Pope Francis, the arch enemy of property rights and individualism*, and thus Capitalism, freedom, and prosperity, is dead. I’m tempted to say good riddance, except that the Vatican will likely appoint another Marxian Communist. Why? Because Francis merely reiterated the Catholic Church’s long-held teachings. 


But why would the Church hold to its hostility to a social system that has established the conditions for people to work their way out from poverty? Can Francis really be ignorant of the available facts, empirical evidence, basic economics, or philosophical underpinnings of Capitalism, or of the disastrous history of Capitalism’s antipode in practice, collectivism? 


I think not. The Catholic Church, as an institution, has a vested interest in poverty. When the Church ruled for centuries, what we now call the Dark and Middle Ages, poverty reigned, by design. It is only with the arrival of modern capitalism that general living standards exploded. Over the past 250 years, the Church had a front row seat to observe the rising prosperity, backed up by mountains of literature explaining the theoretical and empirical economic causes of the prosperity. How can any Pope deny these facts? Can the learned leader of an institution that has been around for 2000 years and has seen it all really be so ignorant of the reality of free market economics and the bloody record of collectivism? No. So why Francis’ trade against Capitalism? Easy. “The poor” is the Catholic Church's base. Poverty and Church power are linked.


More fundamentally, poverty and Church morals are linked. If handouts to the poor trumps property rights, then the unearned trumps the earned. If poverty is the standard of morality, where does a social system that diminishes poverty based on individual self-determination leave the Catholic Church? Obsolete. The Church doesn’t care about people who work their way up from poverty. They only care about moving the wealth from those who do to those who don’t. The standard of Catholic moral teaching is self-sacrificial giving. If the ranks of those in need are shrinking, who’s left to give to? Who’s left to be the “champion” of? Poverty, not prosperity, is the Church’s moral standard. Given Capitalism’s record in practice, where does that leave the centuries of Church moral teaching about giving to the poor? 

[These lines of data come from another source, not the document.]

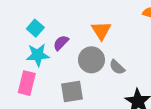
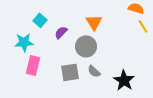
cyan star: (38, 55) -> (24, 42), moved
gray semicircle: (117, 67) -> (94, 71), moved

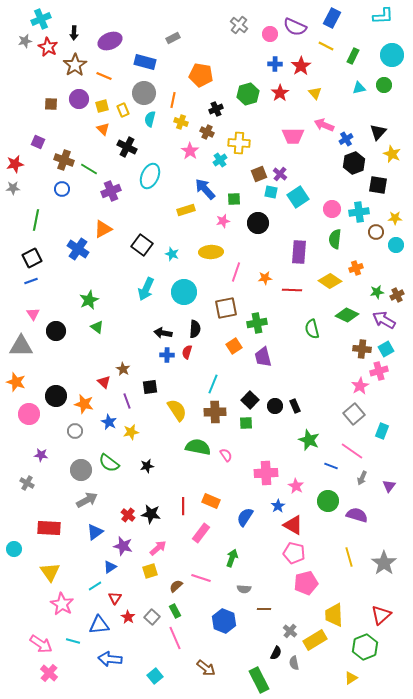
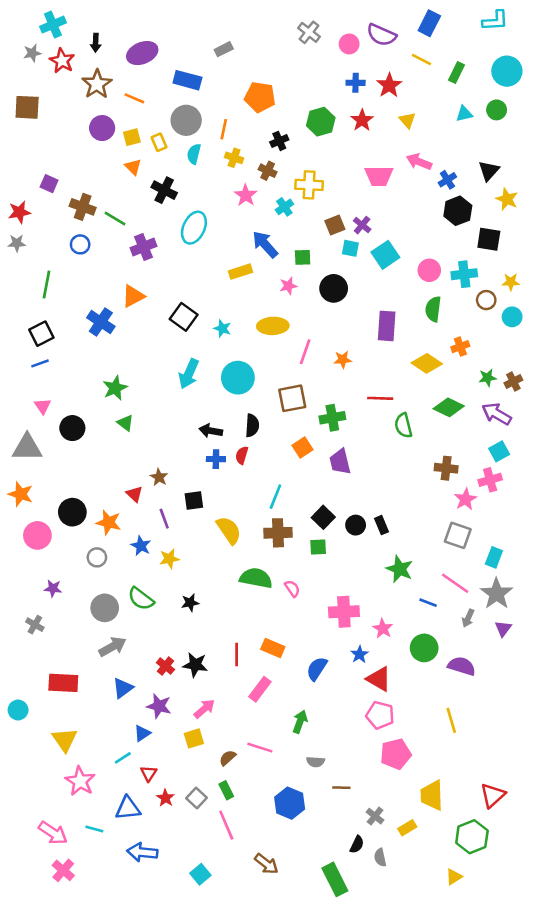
brown square: (51, 104) -> (27, 107), moved, size x1.5
red line: (292, 290) -> (380, 398), moved
brown cross: (362, 349) -> (446, 468), moved
gray square: (354, 414) -> (458, 535), turned -30
gray star: (384, 563) -> (497, 594), moved
yellow rectangle: (315, 640) -> (407, 828), size x0.6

Francis is the latest in a line of anti-Capitalist Catholic Popes. His demotion of property rights is not new. When Francis says  “the right to private property can only be considered a secondary natural right, derived from the principle of the universal destination of created goods (Fratelli Tutti),” he is reiterating Pope Paul VI in his 1967 Encyclical Populorum Progressio who advanced the totalitarian principle that the “public authorities” must coercively ensure that “created goods should flow fairly to all,” emphasizing that  “All other rights, whatever they may be, including the rights of property and free trade, are to be subordinated to this principle.” Francis is clear that this is not just moral teachings, but must be legally enforced:


The right to private property can only be considered a secondary natural right, derived from the principle of the universal destination of created goods. This has concrete consequences that ought to be reflected in the workings of society. Yet it often happens that secondary rights displace primary and overriding rights, in practice making them irrelevant. [my emphasis]

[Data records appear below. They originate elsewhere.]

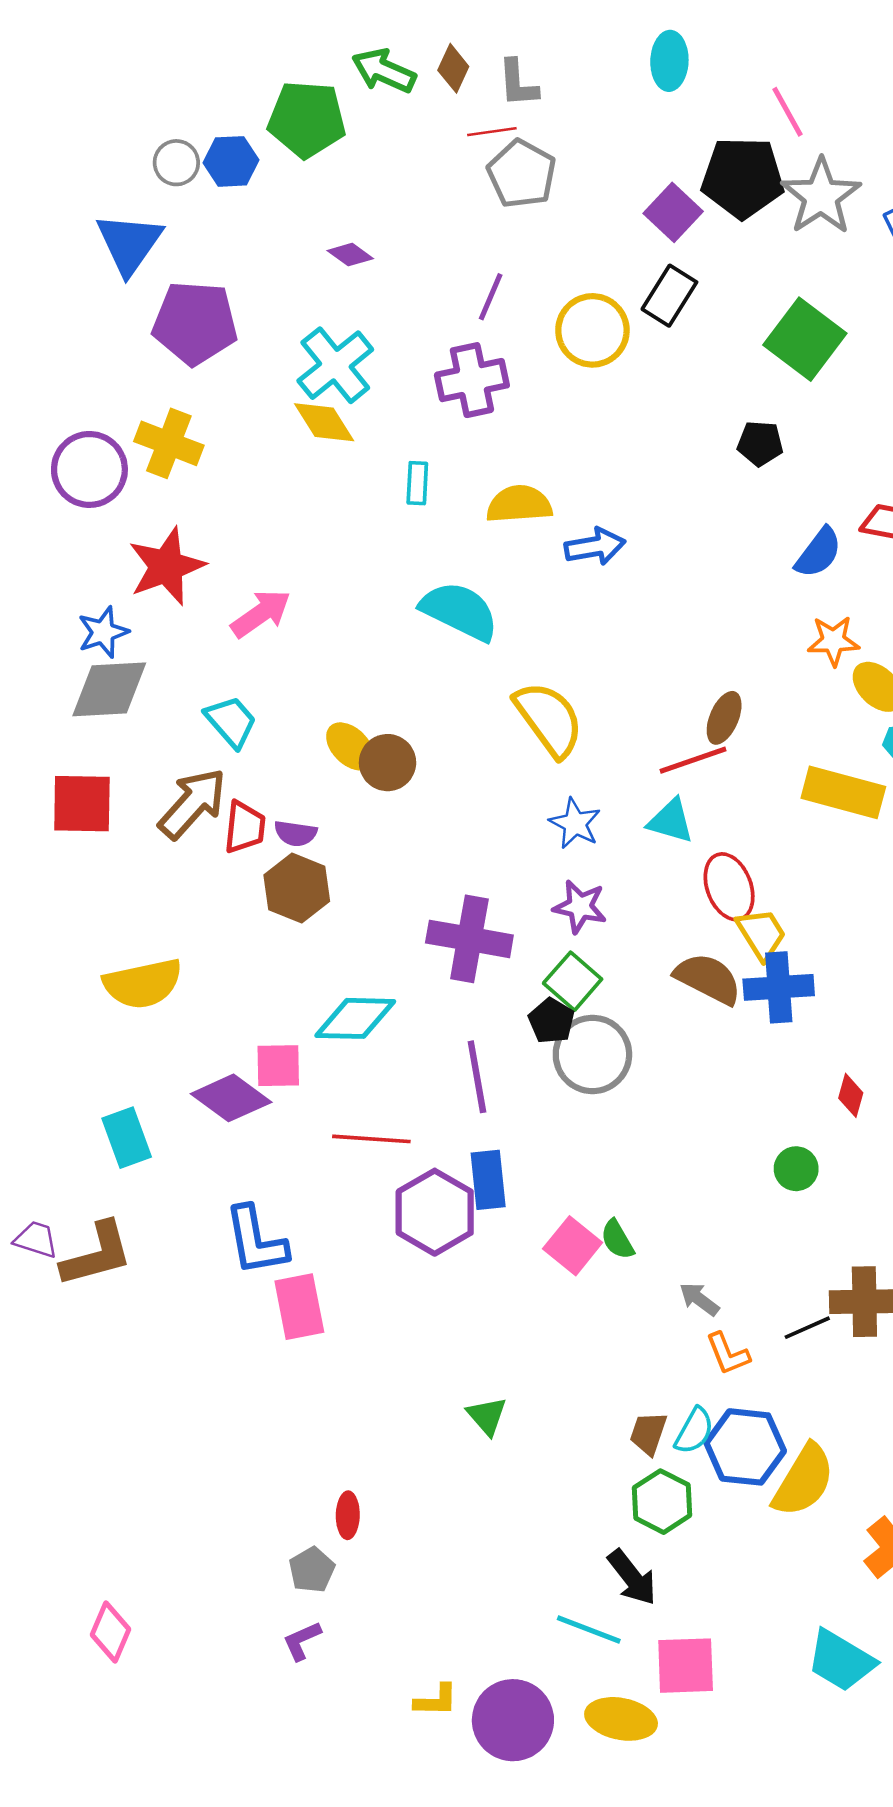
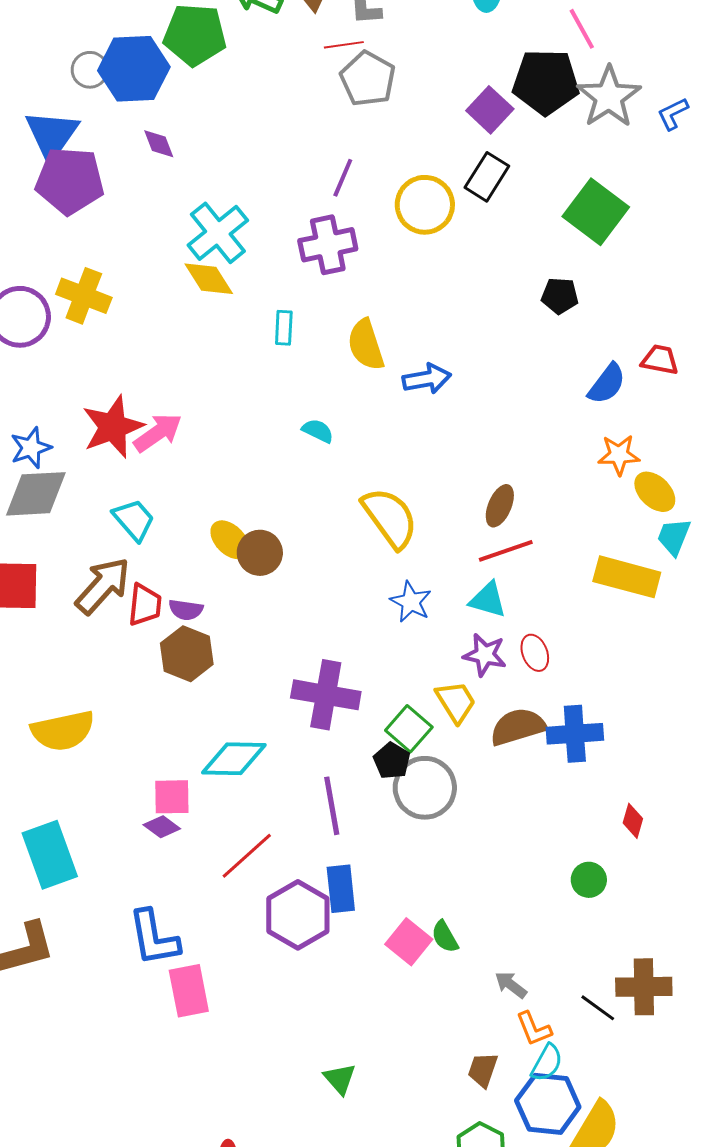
blue hexagon: (231, 161) -> (134, 69), size x1.6
purple diamond: (350, 255) -> (159, 144), moved, turned 33
purple pentagon: (195, 323) -> (70, 181), moved
yellow semicircle: (519, 504) -> (366, 345), turned -104
red star: (166, 566) -> (113, 427), moved
cyan semicircle: (460, 611) -> (318, 431), size x0.5
brown ellipse: (724, 718) -> (500, 506), moved
red ellipse: (729, 887) -> (535, 653), size x0.7
purple star: (580, 907) -> (485, 655), moved
yellow trapezoid: (761, 934) -> (456, 702), moved
brown semicircle: (708, 979) -> (518, 727), turned -44
purple diamond: (231, 1098) -> (162, 827), moved, size x0.6
cyan rectangle: (127, 1138) -> (50, 855), size x1.4
red line: (371, 1139) -> (247, 856), turned -46
black line: (807, 1328) -> (598, 1008), turned 60
cyan semicircle: (694, 1431) -> (547, 1063), moved
brown trapezoid: (648, 1433) -> (483, 1070), moved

The record of these principles is a record of grinding economic collapse, crushing tyranny, and rivers of blood. How could any champion of the poor subscribe to them? Because the Pope does not want to “help” the “underprivileged people.” He wants to preserve their misery and expand their ranks**. Poverty is virtue, and the most virtuous act one can perform is to take a vow of poverty. That’s why the Church hates capitalism. That’s why Pope after Pope condemns Capitalism. We can explain how Capitalism works until we’re blue in the face. It doesn’t matter to the Church, and never has. Why? Because it’s not whether Capitalism works or how it works. The problem is that it works--works to facilitate man’s escape from poverty. 

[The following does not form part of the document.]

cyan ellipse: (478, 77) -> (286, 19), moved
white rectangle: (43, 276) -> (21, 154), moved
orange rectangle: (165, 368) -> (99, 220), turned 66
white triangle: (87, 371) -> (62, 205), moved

And they’re smart. No, Francis doesn’t attack Capitalism directly. He just attacks “unfettered Capitalism.” He just attacks Capitalism’s Heart and Soul. He attacks capitalism at its root--profit-seeking, property rights, free trade, individualism, and the ethics of rational self-interest. 


Francis is not ignorant. He’s a Marxist (“the principle of the universal destination of created goods,” or, “From each according to his ability, to each according to his need”) and a communist (“[W]e need to think of ourselves more and more as a single family dwelling in a common home.”) and an altruist (“[I]f one person lacks what is necessary to live with dignity, it is because another person is detaining it.”). Francis knows exactly what he is saying. And he means it. Francis and the Church are not misguided souls. They are Capitalism’s—and thus the poor’s—arch enemies as much as Communism is. This fact must be explicitly acknowledged by Capitalism’s champions. 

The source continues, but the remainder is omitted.